Com relação a essas questões apontadas pela professora Ar, há necessidade de se levar em conta a mudança da prática dessa professora, que acostumada a desenvolver uma prática mais tradicional, se prontificou a alterar e verificar os resultados de outra prática. Nesse contexto, a dificuldade apresentada pelos seus

alunos, pode ter sido reflexo da sua dificuldade em instigar, provocar, direcionar ou conduzir para a argumentação, mas também em relação aos limites de linguagem das crianças dessa faixa etária. Mesmo assim, os professores que não trabalham numa perspectiva investigatória, não estão preparados para argumentar e instigar a argumentação de seus alunos. Por isso, os professores necessitam aprender esse processo junto com os alunos.

A dificuldade em comunicar a pesquisa foi referida especialmente pelas professoras que atuam com turmas de 4º, 5º e 6º anos do ensino fundamental.

Essa parte da comunicação foi mais complexa. Os alunos têm a ideia de que escrevem para o professor e, além disso, que na aula de Matemática não se escreve (professora Lua).

A frase da professora traz à tona dois aspectos que foram debatidos e refletidos com grande ênfase no grupo de estudos: a questão de o aluno ter aprendido que os textos que produz em sala de aula são lidos pelos próprios professores com o objetivo de receber uma nota e que na aula de Matemática são utilizados números, portanto a escrita não faz parte da aula em que números são o elemento chave da aula. A professora complementou ainda dizendo que os alunos referenciavam a elaboração ou resolução de problemas matemáticos como a parte escrita da aula de matemática.

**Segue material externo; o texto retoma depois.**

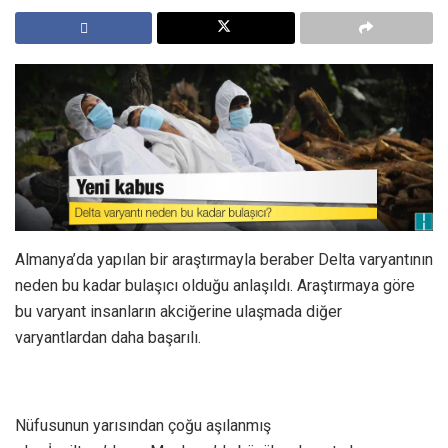
Almanya’da yapılan bir araştırmayla beraber Delta varyantının
neden bu kadar bulaşıcı olduğu anlaşıldı. Araştırmaya göre
bu varyant insanların akciğerine ulaşmada diğer
varyantlardan daha başarılı.
Nüfusunun yarısından çoğu aşılanmış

Com o apoio das colegas do grupo e nos debates e reflexões, as professoras buscaram motivação para desenvolver esse momento de comunicar, que foi realizado. O desejo das professoras era de que os alunos conseguissem comunicar- se também por meio da produção textual além da elaboração de cartazes e gráficos, que apresentavam muitos dados, mas não apresentava um maior aprofundamento, o que é possível pela escrita.

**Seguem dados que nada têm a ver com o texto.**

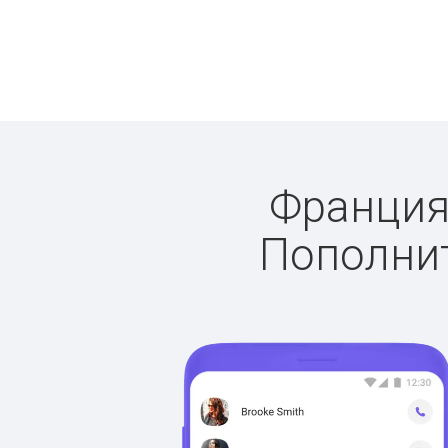
Франция:
Пополнит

Essa parte de expressar no papel, da escrita, é muito difícil. [...] Quando fomos ler o que escreveram, meu Deus, aquela coisa de frases soltas, questão de coesão, de combinação e repetição de palavras, como e daí (professora Sol).

Isso significa que, tanto a construção de argumentos quanto a comunicação, e especialmente a comunicação por meio da produção escrita são atividades deficientes nas escolas. No que tange à capacidade de argumentar e comunicar,

[...] as investigações constituem um contexto muito favorável para gerar boas aulas de discussão entre os alunos. No entanto, a aula de matemática, habitualmente, não é um lugar em que os alunos estejam habituados a comunicar as suas ideias nem a argumentar com seus pares. Desse modo, é natural que o professor sinta algumas duvidas sobre como tirar partido das

potencialidades do trabalho investigativo para realizar aulas produtivas (PONTE, BROCARDO e OLIVEIRA, 2006, p. 41).

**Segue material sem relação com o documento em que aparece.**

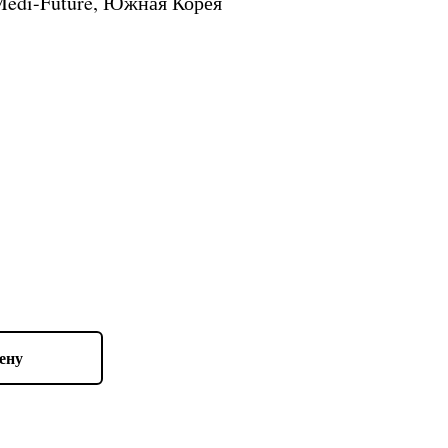
Medi-Future, Южная Корея
ену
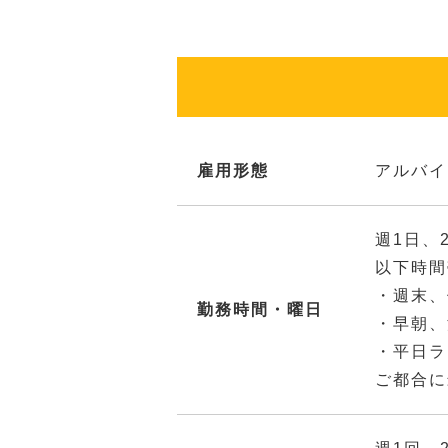
雇用形態
アルバイ
週1日、
以下時間
・週末、
勤務時間・曜日
・早朝、
・平日ラ
ご都合に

A carência de atividades argumentativas e comunicativas na escola, pode, portanto, estar vinculada à dificuldade dos professores em fomentar essas atividades, especialmente porque a aula de Matemática, historicamente não tinha isso como característica.

Contudo, após o trabalho com os alunos, há unanimidade entre as professoras do grupo quando questionadas sobre a importância da escrita para a formação do aluno. As habilidades de argumentar, escrever, de relatar com inferências reflexivas foram apontadas como imprescindíveis para essa formação.

Enfim, podemos usar a expressão da professora Ar quando disse que “nada

foi fácil e também nada foi difícil, foi uma prática nova”.

Analisando essa expressão, pode-se concluir que a prática da pesquisa trouxe questões que precisam ser analisadas com o intuito de superá-las no que diz respeito à prática do professor, assim como para a formação integral do aluno.